High-resolution image reconstruction with latent diffusion models from human brain activity

🔥INFO

Blog: 2025/07/21 by IgniSavium

Title: High-resolution image reconstruction with latent diffusion models from human brain activity
Authors: Yu Takagi, Shinji Nishimoto (Osaka University)
Published: March 2023
Comment: CVPR
URL: https://www.biorxiv.org/content/10.1101/2022.11.18.517004v3

🥜TLDR: Image reconstruction via training-free latent diffusion models ( Stable Diffusion) with fMRI inputs.

Motivation

This research aims to improve the reconstruction of high-resolution, semantically accurate images from human brain activity (fMRI) using training-free latent diffusion models (LDMs), addressing the limitations of previous deep generative models that required complex training and fine-tuning, by offering a more efficient and interpretable method with minimal computational cost.

Model

Architecture

Overall a Latent Diffusion Model framework (actually Stable Diffusion ): $ \epsilon $ denotes an image encoder, $ D $ is a image decoder (they are a pair of autoencoder).

only train 2 (small linear) parts:

(1) fMRI -> original image latent $z$ (a simple coarse network approximation)

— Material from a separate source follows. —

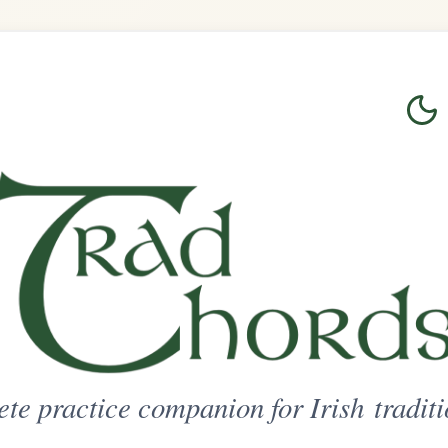
Login
Sign Up
on for Irish traditional music
ted Access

(2) fMRI -> conditional "text" (i.e. semantic) $c$

Evaluation

No comparable previous work exists, so this paper almost only provides ablation and visualization analysis.

Ablation

Perceptual Similarity Metrics (PSMs):

$z$ represents the low-level semantics, and $c$ captures the high-level abstraction semantics.

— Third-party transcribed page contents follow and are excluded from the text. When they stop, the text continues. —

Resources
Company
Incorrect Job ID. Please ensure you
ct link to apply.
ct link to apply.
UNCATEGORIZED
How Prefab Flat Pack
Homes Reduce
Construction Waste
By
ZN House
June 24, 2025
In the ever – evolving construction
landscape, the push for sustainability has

Reverse Encoding Visualization

Reversely map the features or components in the LDM BACK INTO the fMRI inputs (to find semantic relationships).

$z,c,z_c$ feature

Different latent representations (z, c, and $z_c$) show varying prediction performance across visual cortex regions, with z performing well in early visual cortex, c excelling in higher visual cortex, and $z_c$ closely resembling z in its performance, despite representing visually different images

$z,c$ semantic balancing with varying noise level

As noise levels increased, the latent representation with added noise ($z_c$) predicted voxel activity in higher visual cortex better (🤔thanks to high-level condition $c$) than the original representation ($z$)

$z, c$ semantic balancing at different denoising timesteps

During the denoising process, early stages were dominated by the original image representation (z), while mid-stages saw the noise-added representation ($z_c$) ( 🤔thanks to high-level condition $c$) better predict activity in higher visual cortex.

denoise network per-layer semantic interpretation

The U-Net bottleneck layer initially captures the most information across the cortex, but as denoising progresses, early U-Net layers become more predictive of early visual cortex activity while the bottleneck layer shifts to representing higher-level semantic information in higher visual areas.